Die wohl häufigste Antwort: „Hier ist doch keene Rennstrecke, du Vogel!“
Langsam füllt sich die Straße zunehmend und die Sonne spielt ihr leises Lied von Hitze und gedanklicher Gewaltbereitschaft. Die Fronten verhärten sich.
Wer jetzt immer noch auf der Straße stehen bleibt, um hinten etwas aus dem Kinderwagen zu kramen, wird unweigerlich von fast allen Fahrenden und Laufenden angebrüllt. Die Klingeln an den Rädern wurden abmontiert oder erst gar nicht angebaut. Aero is everything. Die geplante und später hochgeladene Durchschnittsgeschwindigkeit auf STRAVA heiligt die Mittel.
Männer und Frauen älteren Semesters lassen sich auf 9000€ Bianchis lieber etwas die Stirn braun brutzeln, als einen Helm anzuziehen und brettern mit offnen Mündern und ungefüllten Radflaschen bei 32 Grad über den überfüllten Weg: Aero is everything – safety last. „Helme und Verpflegung gabs früher nur im Krieg und ich fahre so lange, bis mir schwindelig wird, das hat Jan Ullrich schließlich auch ab und zu im Training gemacht“.
Die Anzahl der Nicht-Athleten und damit auch eindeutig Nicht-Wegnuzutungsberechtigten auf der Straße steigt.
„Jetzt laufen die in 3er Reihe über die Straße und ich muss ausweichen…..EGOISTEN!“ hallt es auf der einen Seite. „Jetzt fahren die hier so schnell an uns vorbei, wenn uns da einer anfährt…..EGOISTEN!“ hallt es auf der Anderen.
Der Weg ist eindeutig zu voll und bevor die Performance leidet, gehts ab auf die Landstraße nebenan.……Die Landstraße gehört aber nicht irgendwem! Nee nee, hier ist ja wohl klar, wer der Sheriff in Town ist: Alles ab 3,5 Tonnen und im Bestfall getönten Scheiben.
Sheriff: „Jetzt fahren die hier auf der Straße obwohl da ein Radweg ist!“
Vermeintlicher Bösewicht: „Muss der jetzt so nah an mir vorbei fahren?“
Währenddessen werden die Waffen gewählt:
Sheriff: Hupen / ausbremsen / mit Wasser aus der Scheibenwischanlage ansprühen. (Man würde es nicht für möglich halten, aber manche Autofahrer stellen eine von diesen Düsen tatsächlich auch gerne mal so ein, dass sie zur Seite sprühen).

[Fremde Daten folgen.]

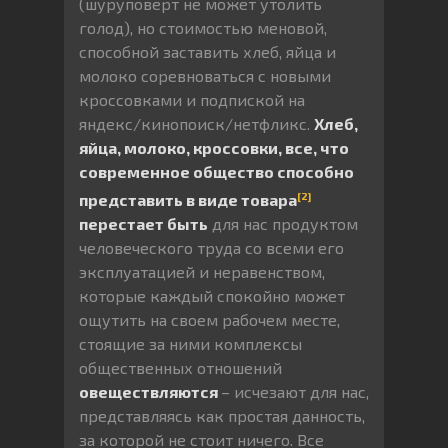
(шуруповерт не может утолить
голод), но стоимостью меновой,
способной заставить хлеб, яйца и
молоко соревноваться с новыми
кроссовками и подпиской на
яндекс/кинопоиск/нетфликс.
Хлеб,
яйца, молоко, кроссовки, все, что
современное общество способно
[2]
представить в виде товара
перестает быть
для нас продуктом
человеческого труда со всеми его
эксплуатацией и неравенством,
которые каждый спокойно может
ощутить на своем рабочем месте,
стоящие за ними комплексы
общественных отношений
овеществляются
– исчезают для нас,
представляясь как простая данность,
за которой не стоит ничего. Все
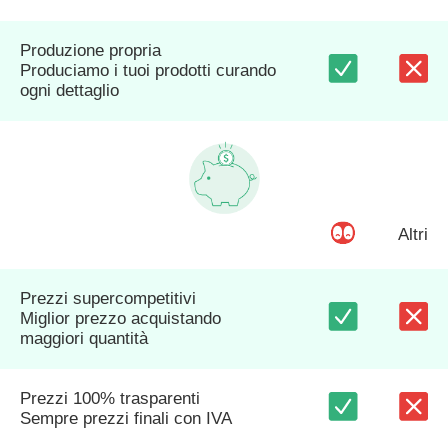
Produzione propria
Produciamo i tuoi prodotti curando
ogni dettaglio
Altri
Prezzi supercompetitivi
Miglior prezzo acquistando
maggiori quantità
Prezzi 100% trasparenti
Sempre prezzi finali con IVA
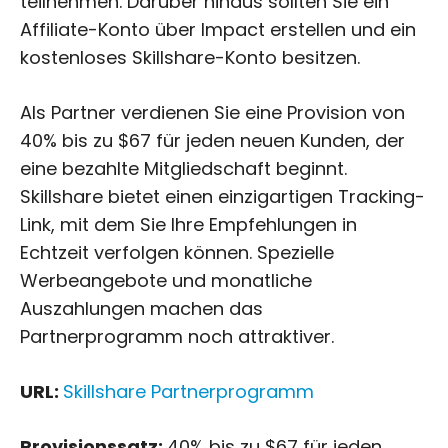
teilnehmen. Darüber hinaus sollten Sie ein
Affiliate-Konto über Impact erstellen und ein
kostenloses Skillshare-Konto besitzen.
Als Partner verdienen Sie eine Provision von
40% bis zu $67 für jeden neuen Kunden, der
eine bezahlte Mitgliedschaft beginnt.
Skillshare bietet einen einzigartigen Tracking-
Link, mit dem Sie Ihre Empfehlungen in
Echtzeit verfolgen können. Spezielle
Werbeangebote und monatliche
Auszahlungen machen das
Partnerprogramm noch attraktiver.
URL:
Skillshare Partnerprogramm
Provisionssatz:
40% bis zu $67 für jeden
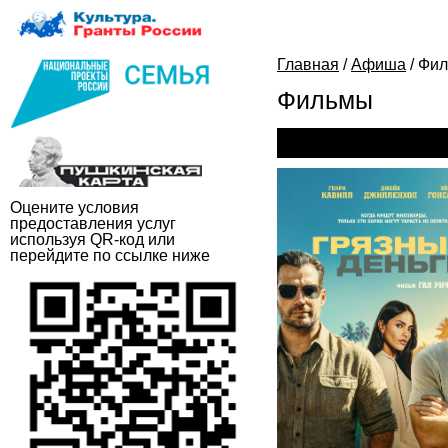
Главная
/
Афиша
/
Фи
Фильмы
Грязные деньги
Оцените условия
предоставления услуг
используя QR-код или
перейдите по ссылке ниже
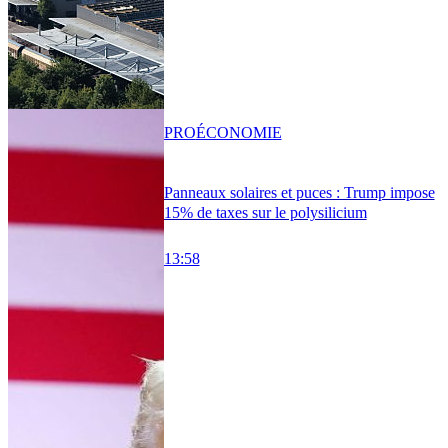
PRO
ÉCONOMIE
Panneaux solaires et puces : Trump impose
15% de taxes sur le polysilicium
13:58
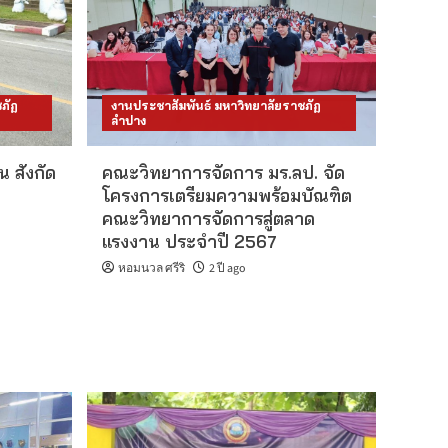
ภัฏ
งานประชาสัมพันธ์ มหาวิทยาลัยราชภัฏ
ลำปาง
 สังกัด
คณะวิทยาการจัดการ มร.ลป. จัด
โครงการเตรียมความพร้อมบัณฑิต
คณะวิทยาการจัดการสู่ตลาด
แรงงาน ประจำปี 2567
หอมนวล ศรีริ
2 ปี ago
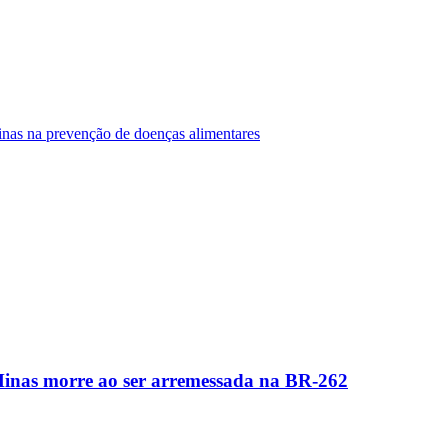
Minas na prevenção de doenças alimentares
Minas morre ao ser arremessada na BR-262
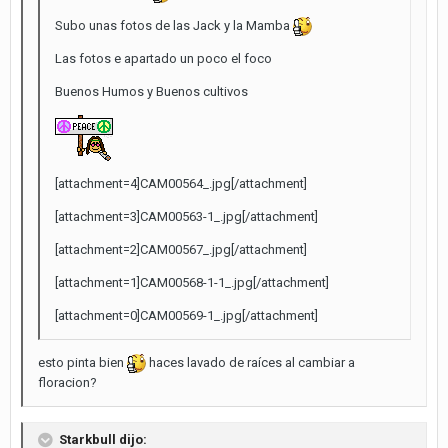
Subo unas fotos de las Jack y la Mamba
Las fotos e apartado un poco el foco
Buenos Humos y Buenos cultivos
[attachment=4]CAM00564_.jpg[/attachment]
[attachment=3]CAM00563-1_.jpg[/attachment]
[attachment=2]CAM00567_.jpg[/attachment]
[attachment=1]CAM00568-1-1_.jpg[/attachment]
[attachment=0]CAM00569-1_.jpg[/attachment]
esto pinta bien
haces lavado de raíces al cambiar a
floracion?
Starkbull dijo:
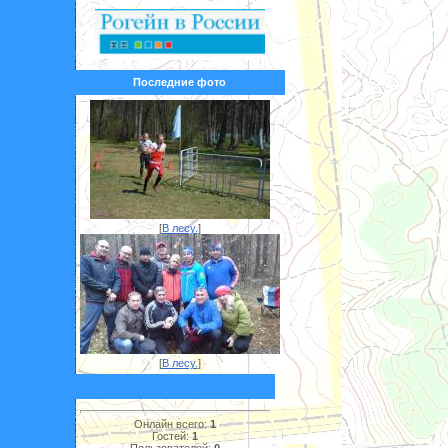
Последние фото
[
В лесу.
]
[
В лесу.
]
Онлайн всего:
1
Гостей:
1
Пользователей:
0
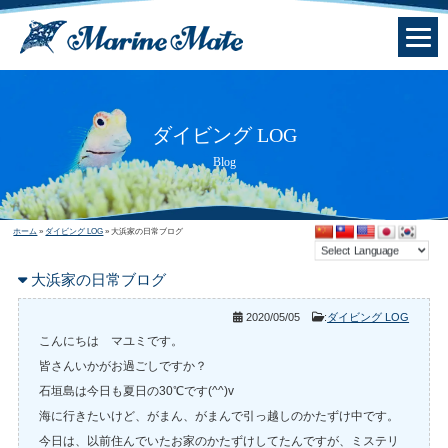
ダイビング LOG
Blog
ホーム
»
ダイビング LOG
»
大浜家の日常ブログ
大浜家の日常ブログ
2020/05/05
:
ダイビング LOG
こんにちは マユミです。
皆さんいかがお過ごしですか？
石垣島は今日も夏日の30℃です(^^)v
海に行きたいけど、がまん、がまんで引っ越しのかたずけ中です。
今日は、以前住んでいたお家のかたずけしてたんですが、ミステリ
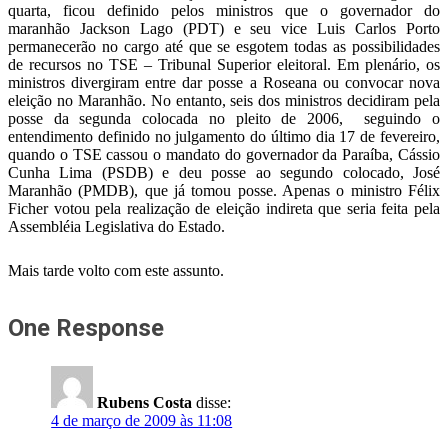
quarta, ficou definido pelos ministros que o governador do
maranhão Jackson Lago (PDT) e seu vice Luis Carlos Porto
permanecerão no cargo até que se esgotem todas as possibilidades
de recursos no TSE – Tribunal Superior eleitoral. Em plenário, os
ministros divergiram entre dar posse a Roseana ou convocar nova
eleição no Maranhão. No entanto, seis dos ministros decidiram pela
posse da segunda colocada no pleito de 2006, seguindo o
entendimento definido no julgamento do último dia 17 de fevereiro,
quando o TSE cassou o mandato do governador da Paraíba, Cássio
Cunha Lima (PSDB) e deu posse ao segundo colocado, José
Maranhão (PMDB), que já tomou posse. Apenas o ministro Félix
Ficher votou pela realização de eleição indireta que seria feita pela
Assembléia Legislativa do Estado.
Mais tarde volto com este assunto.
One Response
Rubens Costa
disse:
4 de março de 2009 às 11:08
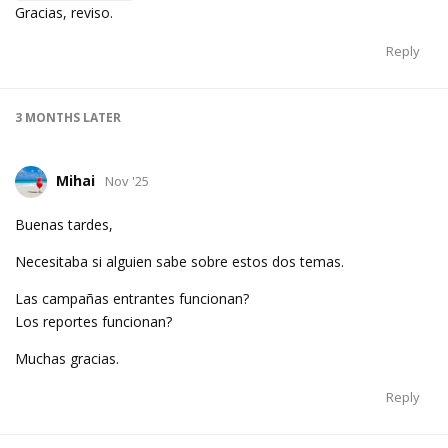
Gracias, reviso.
Reply
3 MONTHS
LATER
Mihai
Nov '25
Buenas tardes,
Necesitaba si alguien sabe sobre estos dos temas.
Las campañas entrantes funcionan?
Los reportes funcionan?
Muchas gracias.
Reply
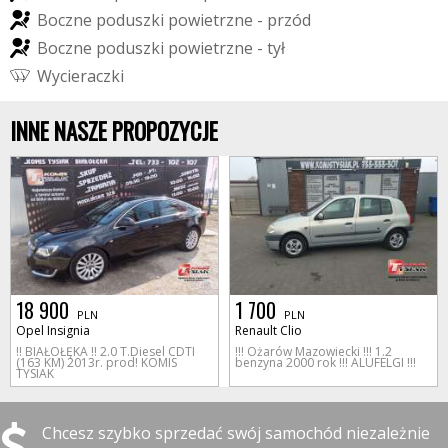
B
o
c
z
n
e
p
o
d
u
s
z
k
i
p
o
w
i
e
t
r
z
n
e
-
p
r
z
ó
d
B
o
c
z
n
e
p
o
d
u
s
z
k
i
p
o
w
i
e
t
r
z
n
e
-
t
y
ł
W
y
c
i
e
r
a
c
z
k
i
INNE NASZE PROPOZYCJE
18 900
1 700
PLN
PLN
Opel Insignia
Renault Clio
!! BIAŁOŁĘKA !! 2.0 T.Diesel CDTI
!!! Ożarów Mazowiecki !!! 1.2
(163 KM) 2013r. prod! KOMIS
benzyna 2000 rok !!! ALUFELGI !!!
TYSIAK
Chcesz szybko sprzedać swój samochód niezależnie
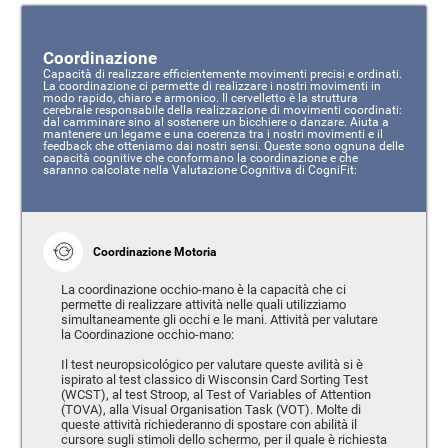
Coordinazione
Capacità di realizzare efficientemente movimenti precisi e ordinati.
La coordinazione ci permette di realizzare i nostri movimenti in
modo rapido, chiaro e armonico. Il cervelletto è la struttura
cerebrale responsabile della realizzazione di movimenti coordinati:
dal camminare sino al sostenere un bicchiere o danzare. Aiuta a
mantenere un legame e una coerenza tra i nostri movimenti e il
feedback che otteniamo dai nostri sensi. Queste sono ognuna delle
capacità cognitive che conformano la coordinazione e che
saranno calcolate nella Valutazione Cognitiva di CogniFit:
Coordinazione Motoria
La coordinazione occhio-mano è la capacità che ci
permette di realizzare attività nelle quali utilizziamo
simultaneamente gli occhi e le mani. Attività per valutare
la Coordinazione occhio-mano:
Il test neuropsicológico per valutare queste avilità si è
ispirato al test classico di Wisconsin Card Sorting Test
(WCST), al test Stroop, al Test of Variables of Attention
(TOVA), alla Visual Organisation Task (VOT). Molte di
queste attività richiederanno di spostare con abilità il
cursore sugli stimoli dello schermo, per il quale è richiesta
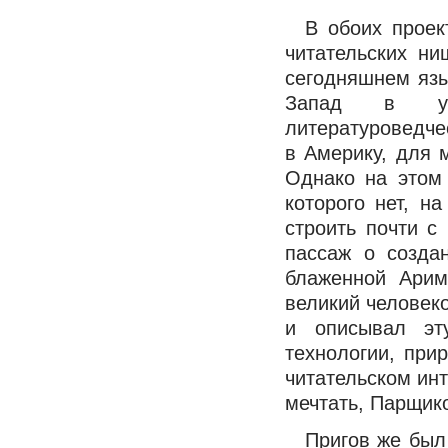
В обоих проек
читательских ни
сегодняшнем язы
Запад в уни
литературоведче
в Америку, для 
Однако на этом
которого нет, на
строить почти с
пассаж о созда
блаженной Аримо
великий человек
и описывал эт
технологии, пр
читательском инт
мечтать, Парщик
Пригов же был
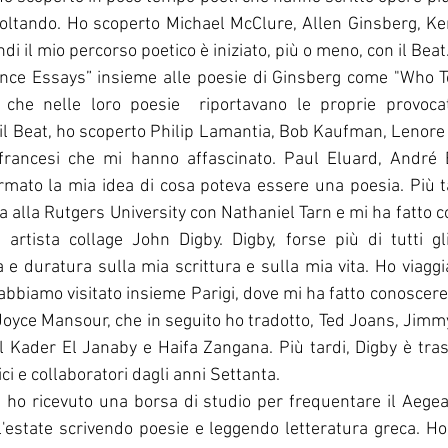
oltando. Ho scoperto Michael McClure, Allen Ginsberg, Ke
i il mio percorso poetico è iniziato, più o meno, con il Beat
nce Essays” insieme alle poesie di Ginsberg come "Who To
 che nelle loro poesie  riportavano le proprie provocat
 il Beat, ho scoperto Philip Lamantia, Bob Kaufman, Lenore 
i francesi che mi hanno affascinato. Paul Eluard, André 
ato la mia idea di cosa poteva essere una poesia. Più ta
 alla Rutgers University con Nathaniel Tarn e mi ha fatto co
 artista collage John Digby. Digby, forse più di tutti gli
e duratura sulla mia scrittura e sulla mia vita. Ho viaggiat
 abbiamo visitato insieme Parigi, dove mi ha fatto conoscere 
yce Mansour, che in seguito ho tradotto, Ted Joans, Jimmy
Kader El Janaby e Haifa Zangana. Più tardi, Digby è trasfe
ci e collaboratori dagli anni Settanta. 
l'estate scrivendo poesie e leggendo letteratura greca. Ho 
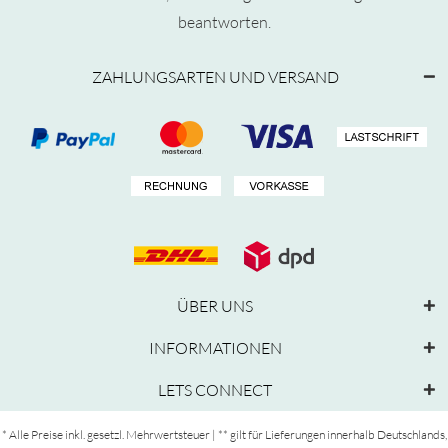
beantworten.
ZAHLUNGSARTEN UND VERSAND
ÜBER UNS
INFORMATIONEN
LETS CONNECT
* Alle Preise inkl. gesetzl. Mehrwertsteuer | ** gilt für Lieferungen innerhalb Deutschlands,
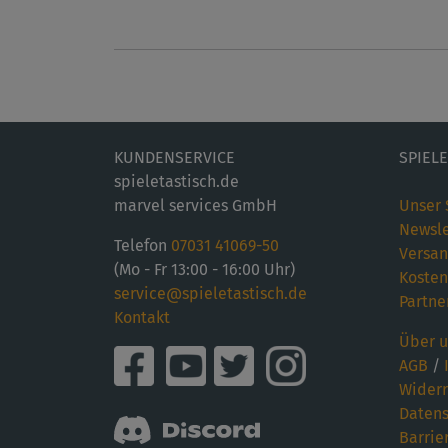
KUNDENSERVICE
SPIEL
spieletastisch.de
marvel services GmbH
Unser 
Newsle
Telefon
07031 41069-50
Versan
(Mo - Fr 13:00 - 16:00 Uhr)
Kosten
service@spieletastisch.de
Partne
Kontakt
Über u
AGB
/
Widerr
Datens
Barrie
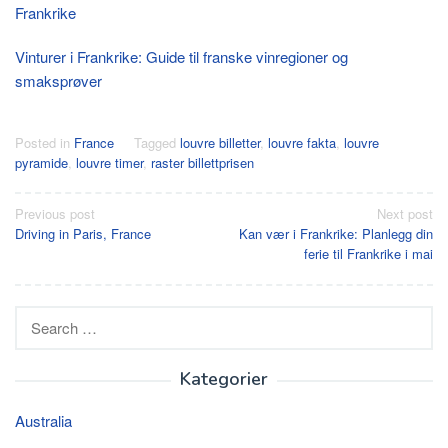
Frankrike
Vinturer i Frankrike: Guide til franske vinregioner og
smaksprøver
Posted in
France
Tagged
louvre billetter
,
louvre fakta
,
louvre
pyramide
,
louvre timer
,
raster billettprisen
Post
Previous post
Next post
Driving in Paris, France
Kan vær i Frankrike: Planlegg din
navigation
ferie til Frankrike i mai
Search
for:
Kategorier
Australia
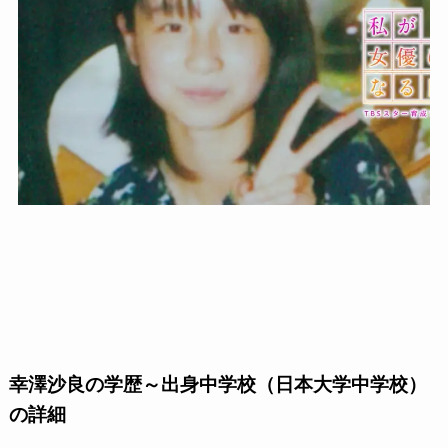
幸澤沙良の学歴～出身中学校（日本大学中学校）
の詳細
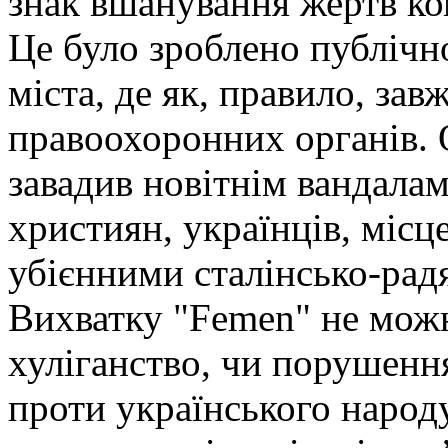
знак вшанування жертв ко
Це було зроблено публічно
міста, де як, правило, за
правоохоронних органів. 
завадив новітнім вандала
християн, українців, місц
убієнними сталінсько-ра
Вихватку "Femen" не можн
хуліганство, чи порушенн
проти українського народу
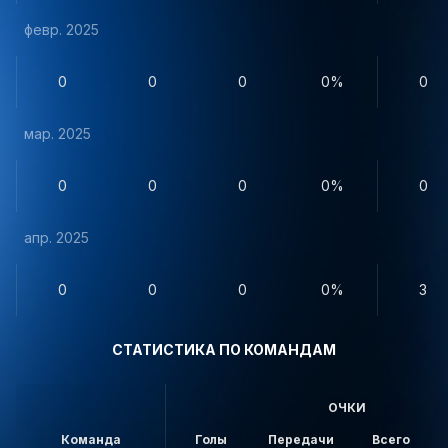
февр. 2025
0
0
0
0%
0
мар. 2025
0
0
0
0%
0
апр. 2025
0
0
0
0%
3
СТАТИСТИКА ПО КОМАНДАМ
ОЧКИ
Команда
Голы
Передачи
Всего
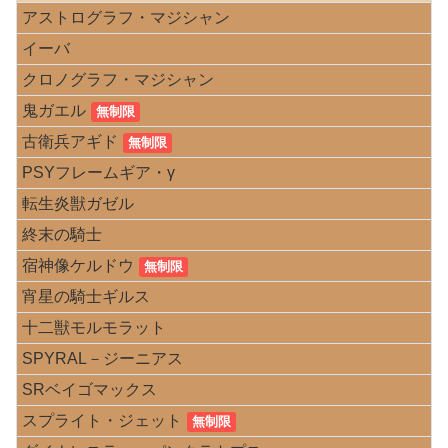
アストログラフ・マジシャン
イーバ
クロノグラフ・マジシャン
鬼ガエル
無制限
古衛兵アギド
無制限
PSYフレームギア・γ
転生炎獣ガゼル
終末の騎士
宿神像ケルドウ
無制限
宵星の騎士ギルス
十二獣モルモラット
SPYRAL－ジーニアス
SRベイゴマックス
スプライト・ジェット
無制限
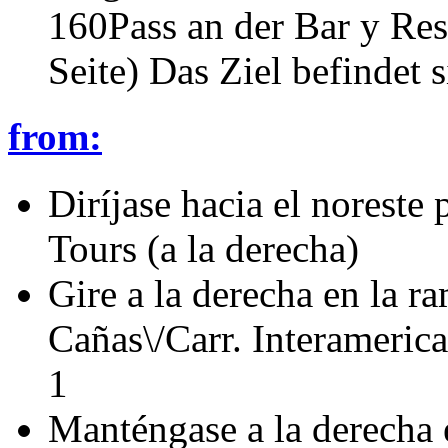
160Pass an der Bar y Res
Seite) Das Ziel befindet s
from:
Diríjase hacia el norest
Tours (a la derecha)
Gire a la derecha en la r
Cañas\/Carr. Interameric
1
Manténgase a la derecha e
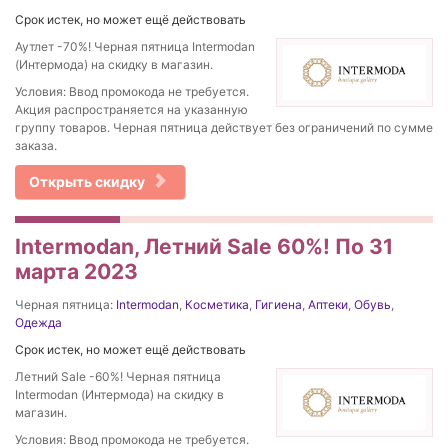
Срок истек, но может ещё действовать
Аутлет -70%! Черная пятница Intermodan
(Интермода) на скидку в магазин.
Условия: Ввод промокода не требуется.
Акция распространяется на указанную
группу товаров. Черная пятница действует без ограничений по сумме
заказа.
Открыть скидку
Intermodan, Летний Sale 60%! По 31
марта 2023
Черная пятница:
Intermodan
,
Косметика
,
Гигиена
,
Аптеки
,
Обувь
,
Одежда
Срок истек, но может ещё действовать
Летний Sale -60%! Черная пятница
Intermodan (Интермода) на скидку в
магазин.
Условия: Ввод промокода не требуется.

Vermeintlicher Bösewicht: „An der nächsten Ampel aufs Autodach schlagen / Mittelfinger.
Alles im schlimmsten Fall lebensgefährlich und völlig bescheuert. Trotzdem tägliche Praxis. Lösungen sind schier undenkbar.
ABER was würde denn nun passieren, wenn plötzlich ALLE ein wenig mehr aufeinander achten würden. Der Radfahrer auf den Kinderwagen, der Kinderwagenschiebungsberechtigte auf den Radfahrer, der Läufer auf den Radfahrer und Achtung: Autofahrer auf Radfahrer UND Umgekehrt. Das wäre ungefähr so, als hätte man das Budget für den Film Waterworld damals richtig genutzt. Kaum vorstellbar, aber MÖGLICH.
Be more kind….das gilt für alle. Und eigentlich auch schon immer.
Ich brülle keine Spaziergänger oder Kinder an. Ich mache mit dem Rad auf mich aufmerksam und wenn ich mal 3 Sekunden bremsen muss…Herrgott, dann mache ich das gern.
Ich fahre weder mit dem Rad noch mit dem Auto über rote Ampeln. Ich zeige in Zukunft keinem Autofahrer mehr den Mittelfinger (guilty), auch nicht in wirklich bescheuerten Situationen. Im Gegenzug überhole ich Radfahrer (schon immer) entweder garnicht oder nur wenn ganz viel Platz ist und man den nötigen Abstand einhalten kann. Es ist #nichtimmereasy aber ich hoffe, ich schaffe eine Quote von min. 90%. Und ihr so?